More than 7,000 of the deaths appear to be directly related to the military battle. It is the first set of government figures given for such casualties, which have been the subject of heated dispute between the government and its international critics some of which say the figure was much higher.
Within the past few days the government has quietly released a report by its Department of Census and Statistics, with information gathered by officials interviewing people in northern Sri Lanka.

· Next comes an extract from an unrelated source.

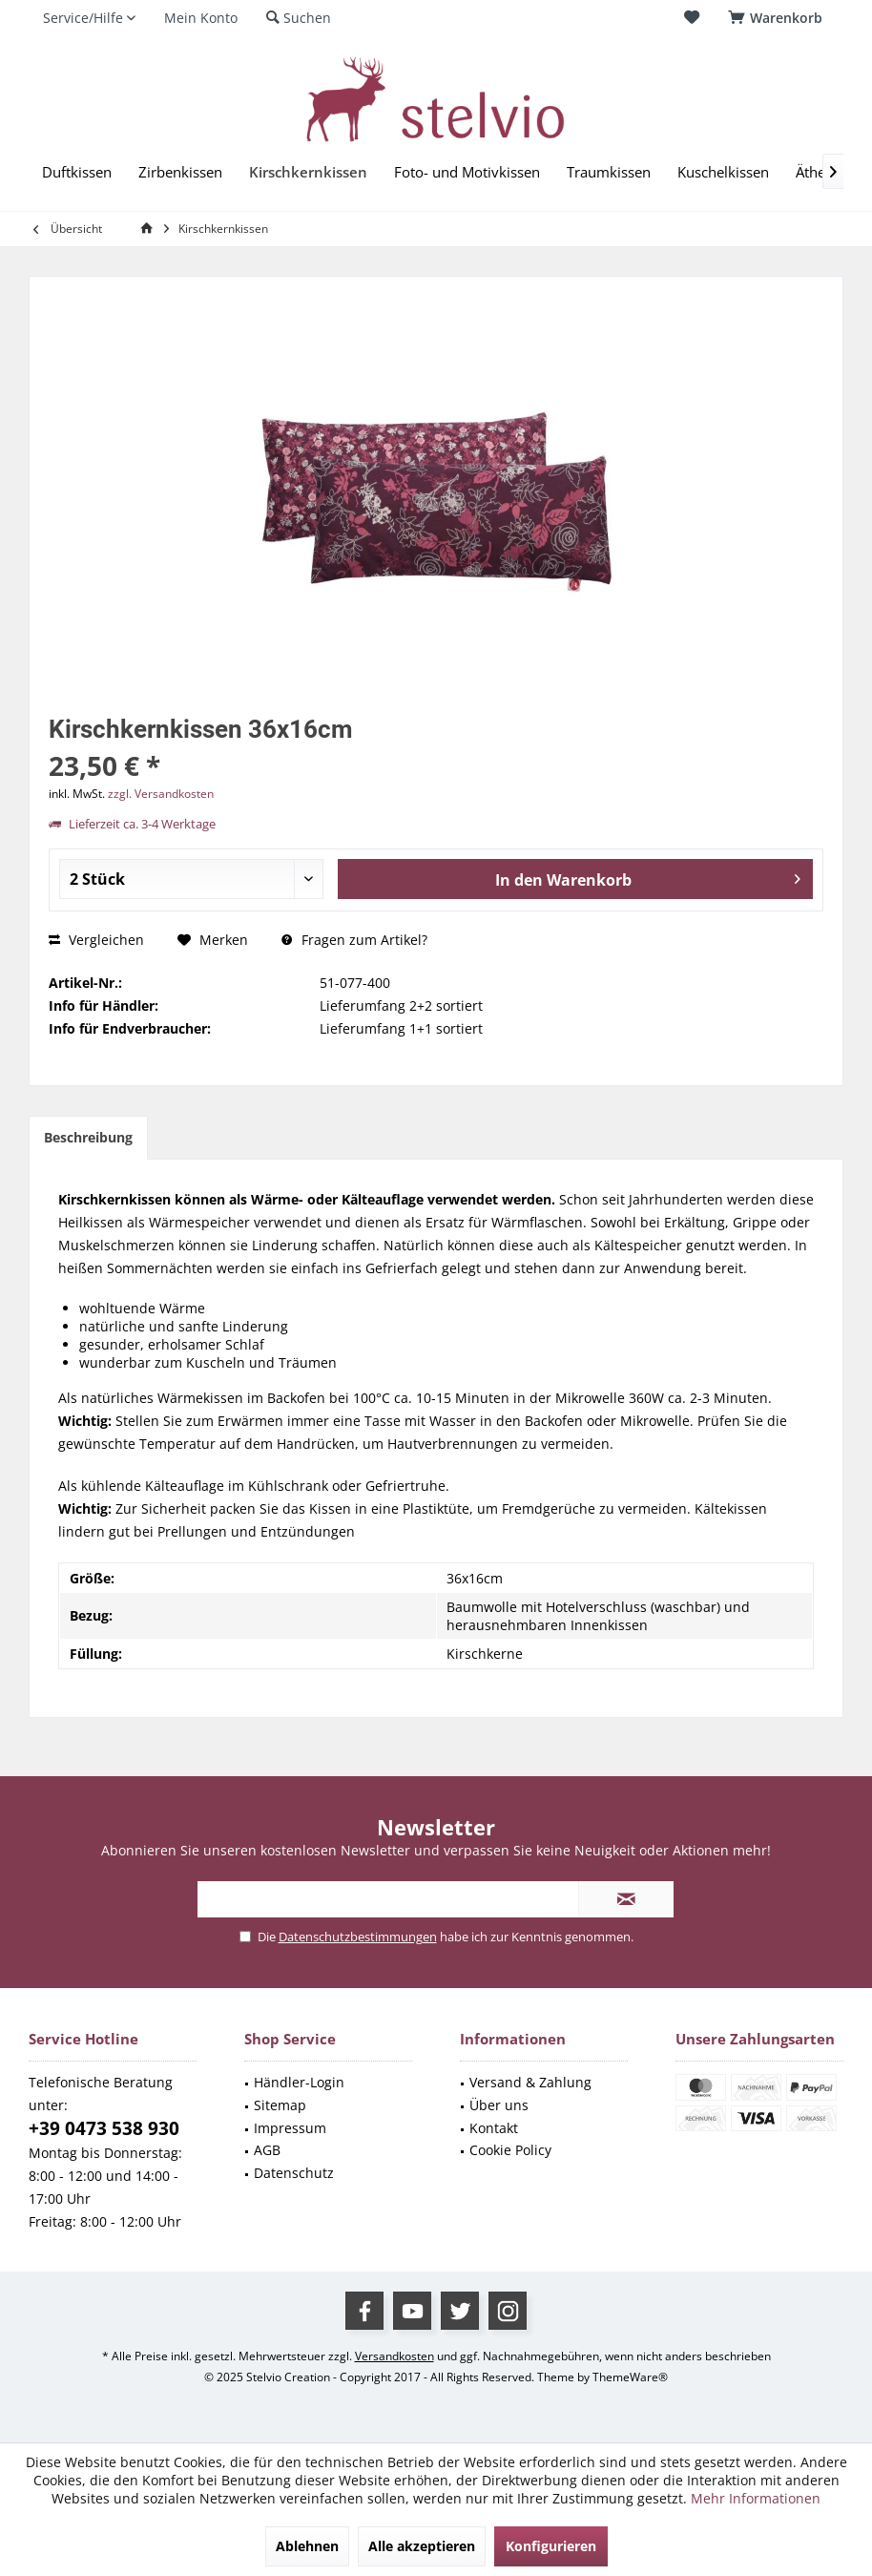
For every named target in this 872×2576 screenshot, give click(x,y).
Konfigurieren (551, 2546)
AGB (267, 2150)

The death statistics are the most sensitive, and the report says that in the first five months of 2009 – the climax of the war – about 7,400 people died of causes that were described as “other” or which were not defined. This means they were NOT due to natural causes, accident, homicide or suicide but were apparently caused by the fighting.
The vast majority died in Mullaitivu district, scene of the final bloody battles. More than 2,600 others went missing throughout 2009. It’s not clear whether the figures include just civilians or also Tamil Tiger fighters; or which side was responsible for the deaths. But it accords with recent Sri Lankan government admissions that its side did kill some civilians, after first saying it killed none.
The figure is consistent with an early United Nations estimate, but it’s much lower than a figure of up to 40,000 deaths given by a report commissioned by Ban Ki-Moon last year.
SL denounced a UN diplomant
Separately, the Sri Lankan mission to the United Nations has denounced a senior UN official, Louise Frechette, for excluding a top Sri Lankan diplomat from a UN advisory group on peacekeeping. It said she behaved in an “outrageous” and “intolerant” way in keeping out Shavendra Silva, whom Asian countries nominated to the group.
As a military commander he headed a division named by the same UN report in connection with alleged war crimes.